Example: How the pieces fit (fictionalized mini‑walkthrough)

  1. Memory anchor: A parent notes their 3‑year‑old speaks about “rowing to the big light by the bridge” and fears deep water.
  2. Principle mapping: Memories + phobia → “Memories” and “Phobias” checks. Ask Deep Research for similar UVA‑documented patterns (e.g., death by drowning correlating with water phobias). (UVA School of Medicine)
  3. Geo clues: The family vacationed near a specific bridge in a country the child never visited. Ask Deep Research for historical incidents near that bridge ~X years before birth; log sources.
  4. Portraits: If a name emerges, search NPG/LOC for open‑access portraits of that individual; save images and rights notes. (National Portrait Gallery)
  5. Physical signs: If the child has a low‑back birthmark, consult Stevenson’s analyses on birthmark correlations to prior injuries; do not overstate—just document. (UVA School of Medicine)
  6. Score + iterate: Update the Ten‑Point table, identify the two biggest gaps (e.g., independent witness statements; school or military records), and run another Deep Research pass focused on those holes. (OpenAI Help Center)

Common mistakes beginners make (and how to avoid them)

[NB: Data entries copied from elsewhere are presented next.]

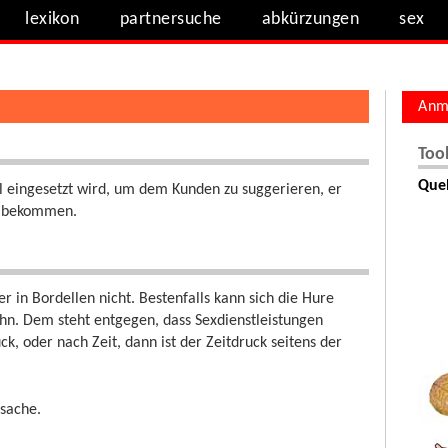
lexikon
partnersuche
abkürzungen
sex
Anm
Too
Quel
el eingesetzt wird, um dem Kunden zu suggerieren, er
zu bekommen.
r in Bordellen nicht. Bestenfalls kann sich die Hure
ihn. Dem steht entgegen, dass Sexdienstleistungen
, oder nach Zeit, dann ist der Zeitdruck seitens der
tsache.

  • Mistake: Publishing on resemblance alone.
    Fix: Always combine visual cues with at least one independent line: a verifiable memory detail or record. (Reincarnation Research)
  • Mistake: Treating AI results as proofs.
    Fix: Deep Research is a lead generator. Cross‑check in primary sources (DOPS, archives, record sets).
  • Mistake: Forgetting bias in visual tools.
    Fix: Note that automated face‑matching can mislead; disclose limits and avoid definitive language. (turing.ac.uk)
  • Mistake: Skipping permissions.
    Fix: Stick to Open Access/public domain imagery and document usage terms. (National Portrait Gallery)

Where to learn more (starter links)


Final word

Semkiw’s contribution wasn’t just compelling stories; it was a method: look for repeatable patterns and verifiable details across lives. AI—especially Deep Research—lets beginners adopt that rigor from day one. Use it to organize your thinking, widen your search, score your evidence, and most of all, ask better questions. The technology is an accelerator. The discernment is yours.